真面目な話なのに、その時のことを思い出したら、少しだけ笑ってしまった。
怪訝そうな顔を見せる一期に、咳払いを一つ。


「…まぁ、誰のお嫁さんになるかは置いといて。もう、“少女”って言っていい年頃だよね。そのうち“女性”になる。人間の成長なんてあっという間なんだから、しわが目立つようになるのもすぐそこ。しわしわのおばあちゃんになったべにを、一期は愛せない?」

「そんなわけありません。べに殿はどんな姿になっても愛くるしいのですから」


俺もそう思うと一つ頷いて、一期の前にしゃがみ込む。
ようやく視線の合った一期に、自分の夢物語を語った。


「…俺はね、一期。べにには、酸いも甘いも噛み分けた、日常を幸せだと思えるおばあちゃんになってほしいんだ。どんな人生を送ってもいい。
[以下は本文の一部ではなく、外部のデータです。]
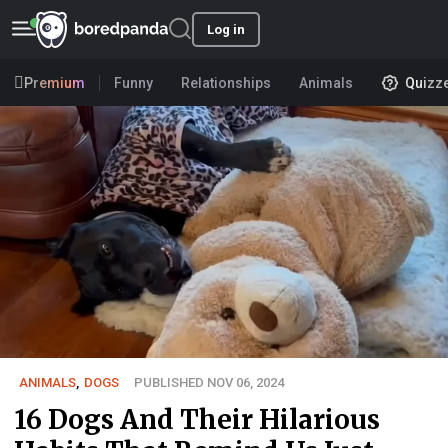
Log in
Premium
Funny
Relationships
Animals
Quizz
ANIMALS
,
DOGS
PUBLISHED NOV 06, 2024
16 Dogs And Their Hilarious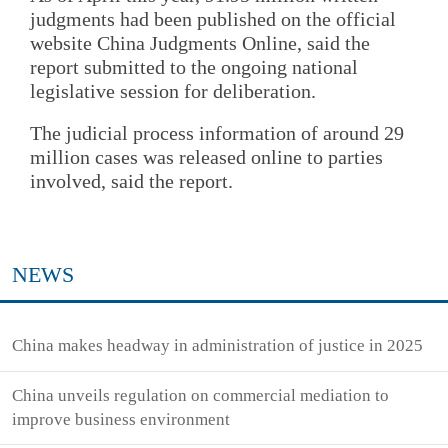
judgments had been published on the official
website China Judgments Online, said the
report submitted to the ongoing national
legislative session for deliberation.
The judicial process information of around 29
million cases was released online to parties
involved, said the report.
NEWS
China makes headway in administration of justice in 2025
China unveils regulation on commercial mediation to
improve business environment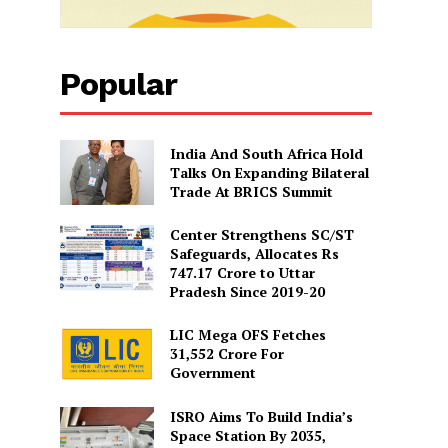
Popular
India And South Africa Hold
Talks On Expanding Bilateral
Trade At BRICS Summit
Center Strengthens SC/ST
Safeguards, Allocates Rs
747.17 Crore to Uttar
Pradesh Since 2019-20
LIC Mega OFS Fetches
31,552 Crore For
Government
ISRO Aims To Build India’s
Space Station By 2035,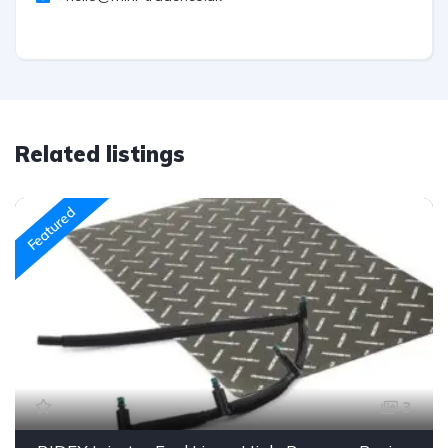
Related listings
Featured
3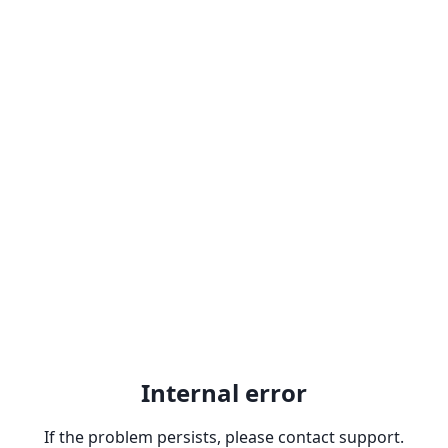
Internal error
If the problem persists, please contact support.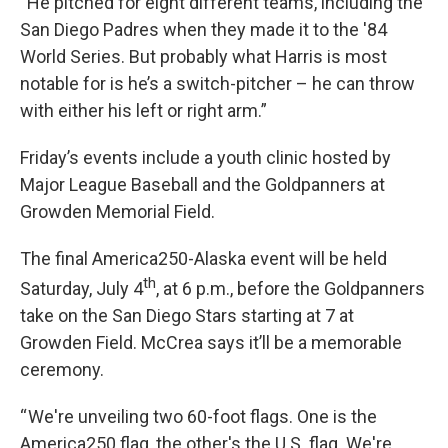
“He pitched for eight different teams, including the
San Diego Padres when they made it to the '84
World Series. But probably what Harris is most
notable for is he’s a switch-pitcher – he can throw
with either his left or right arm.”
Friday’s events include a youth clinic hosted by
Major League Baseball and the Goldpanners at
Growden Memorial Field.
The final America250-Alaska event will be held
th
Saturday, July 4
, at 6 p.m., before the Goldpanners
take on the San Diego Stars starting at 7 at
Growden Field. McCrea says it’ll be a memorable
ceremony.
“ We're unveiling two 60-foot flags. One is the
America250 flag, the other's the U.S. flag. We're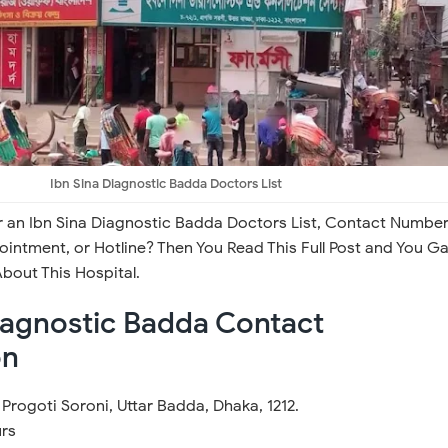
Ibn Sina Diagnostic Badda Doctors List
r an Ibn Sina Diagnostic Badda Doctors List, Contact Number
intment, or Hotline? Then You Read This Full Post and You Ga
bout This Hospital.
iagnostic Badda Contact
on
Progoti Soroni, Uttar Badda, Dhaka, 1212.
rs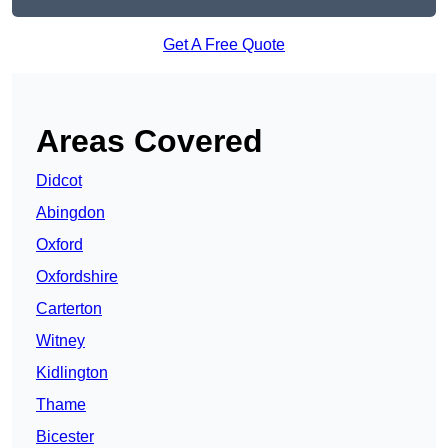
Get A Free Quote
Areas Covered
Didcot
Abingdon
Oxford
Oxfordshire
Carterton
Witney
Kidlington
Thame
Bicester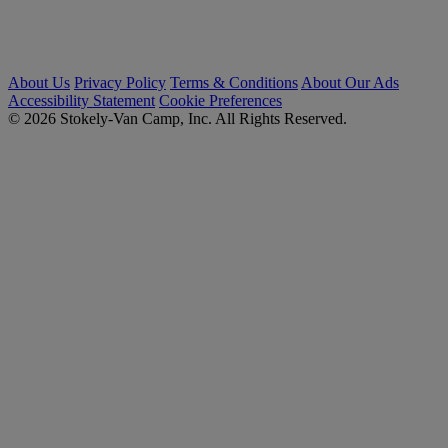
About Us
Privacy Policy
Terms & Conditions
About Our Ads
Accessibility Statement
Cookie Preferences
© 2026 Stokely-Van Camp, Inc. All Rights Reserved.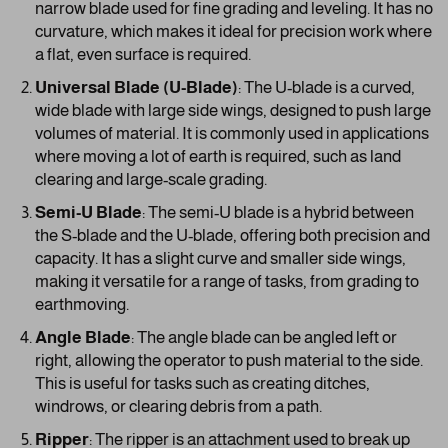
narrow blade used for fine grading and leveling. It has no
curvature, which makes it ideal for precision work where
a flat, even surface is required.
Universal Blade (U-Blade)
: The U-blade is a curved,
wide blade with large side wings, designed to push large
volumes of material. It is commonly used in applications
where moving a lot of earth is required, such as land
clearing and large-scale grading.
Semi-U Blade
: The semi-U blade is a hybrid between
the S-blade and the U-blade, offering both precision and
capacity. It has a slight curve and smaller side wings,
making it versatile for a range of tasks, from grading to
earthmoving.
Angle Blade
: The angle blade can be angled left or
right, allowing the operator to push material to the side.
This is useful for tasks such as creating ditches,
windrows, or clearing debris from a path.
Ripper
: The ripper is an attachment used to break up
勿論、悲しい思いは極力させたくないけど、甘い汁しか吸ってない蝶の寿命は短いからね」


そういうのは、一期の方が多く見てきたんじゃない?
もしかしたらそういう環境にはいなかったかも、とも思ったけど、経験があったのか、想像ができたのか。
深窓の姫は、感情を失ってしまうことが多い。
俯く一期からは、べににそうなってほしいという感情は見られなかった。
俺は、理想を続ける。


「辛いことも、悲しいことも、乗り越えて初めて糧になる。…そうやって極になった奴もいるでしょ。…人は強いんだから」


失意のまま死んでいった人も、知っている。
でも、乗り越えた人の輝きがすごいものになることも、知ってる。


「死がなんだっての。そこまでの過程を、軌跡を、人間は全力で“生き”るんだよ」


だからあんなに輝いて、あんなに、綺麗なんだ。